Lhasa Tibet, China

L'air se fait rare à 3 656 mètres. Chaque escalier demande un temps d'arrêt, chaque montée impose son rythme, et c'est ainsi que Lhassa accueille ses visiteurs : en les obligeant à ralentir. Aucun navire n'approchera jamais la capitale du Tibet, et ce guide s'adresse aux voyageurs qui envisagent de prolonger une croisière asiatique par une extension terrestre vers l'un des hauts lieux spirituels de la planète.

Une extension qui se prépare

Lhassa ne s'improvise pas. Les voyageurs étrangers doivent s'y rendre dans le cadre d'un circuit organisé, avec guide et permis d'entrée au Tibet obtenus à l'avance par une agence agréée. L'accès se fait par avion depuis les grandes villes chinoises ou par le train qui franchit les hauts plateaux. Sur place, la règle d'or tient en un mot : acclimatation. Les circuits sérieux prévoient une première journée sans effort, le temps que le corps s'habitue à l'altitude; boire beaucoup d'eau et dormir suffisamment font partie du programme au même titre que les monuments.
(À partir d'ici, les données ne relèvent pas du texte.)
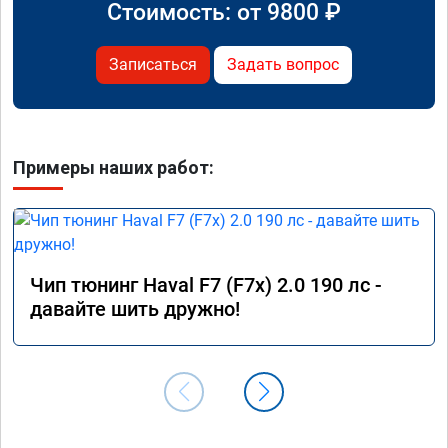
Стоимость: от
9800
₽
Записаться
Задать вопрос
Примеры наших работ:
Чип тюнинг Haval F7 (F7x) 2.0 190 лс -
давайте шить дружно!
Le Potala, la montagne construite

Rien ne prépare vraiment à la première vision du palais du Potala. Fondé au septième siècle puis reconstruit au dix-septième, l'ancien siège des dalaï-lamas étage ses murs blancs et ocre sur une colline entière, treize niveaux de chapelles, de tombeaux dorés et d'escaliers qui semblent grimper dans le ciel. La visite se fait par étapes lentes, dans l'odeur du beurre de yak qui alimente les lampes votives. Des quotas limitent le nombre d'entrées quotidiennes : votre circuit réservera les billets, et l'horaire imposé structura la journée.

Le Jokhang et le circuit du Barkhor

Au cœur de la vieille ville, le temple du Jokhang, fondé lui aussi au septième siècle, demeure le sanctuaire le plus sacré du bouddhisme tibétain. Son architecture mêle influences tibétaines, chinoises, népalaises et indiennes, et les pèlerins s'y prosternent de tout leur long devant les portes, dans un mouvement continu qui impressionne par sa ferveur silencieuse. Tout autour, la rue du Barkhor forme un circuit de dévotion que les fidèles parcourent dans le sens des aiguilles d'une montre, moulins à prières en main. S'y joindre, au pas des pèlerins venus de tout le plateau, reste pour beaucoup le souvenir le plus fort du voyage.

Les grands monastères

Aux portes de la ville, les monastères de Séra et de Drepung complètent le tableau. Drepung fut en son temps l'un des plus grands centres monastiques du monde, véritable cité religieuse étagée au pied des montagnes; Séra demeure connu pour les débats philosophiques de ses moines, joutes rythmées de claquements de mains dans une cour ombragée, auxquelles les visiteurs assistent en silence. Les circuits consacrent généralement une demi-journée à chacun, ce qui laisse le temps de s'imprégner des lieux sans courir.

Repères pour votre projet

  • Prévoir au minimum trois à quatre jours sur place pour absorber l'altitude et l'essentiel des sites.
  • Permis et guide obligatoires pour les visiteurs étrangers : tout passe par une agence spécialisée.
  • Les personnes souffrant de troubles cardiaques ou respiratoires consulteront leur médecin avant de s'engager.
  • Les conditions d'accès au Tibet évoluent; votre conseiller validera la faisabilité au moment de la réservation.
  • Prévoir des vêtements chauds en toute saison : les soirées restent fraîches sur les hauts plateaux, même en été.

On ne revient pas de Lhassa comme d'une capitale ordinaire. La lumière crue du plateau, les drapeaux de prière claquant au vent et la patience des pèlerins accompagnent longtemps celui qui a fait le détour. Pour un voyageur au long cours, ajouter le toit du monde à un itinéraire maritime, c'est joindre en un seul voyage les deux extrêmes de la géographie : le niveau de la mer et les portes de l'Himalaya.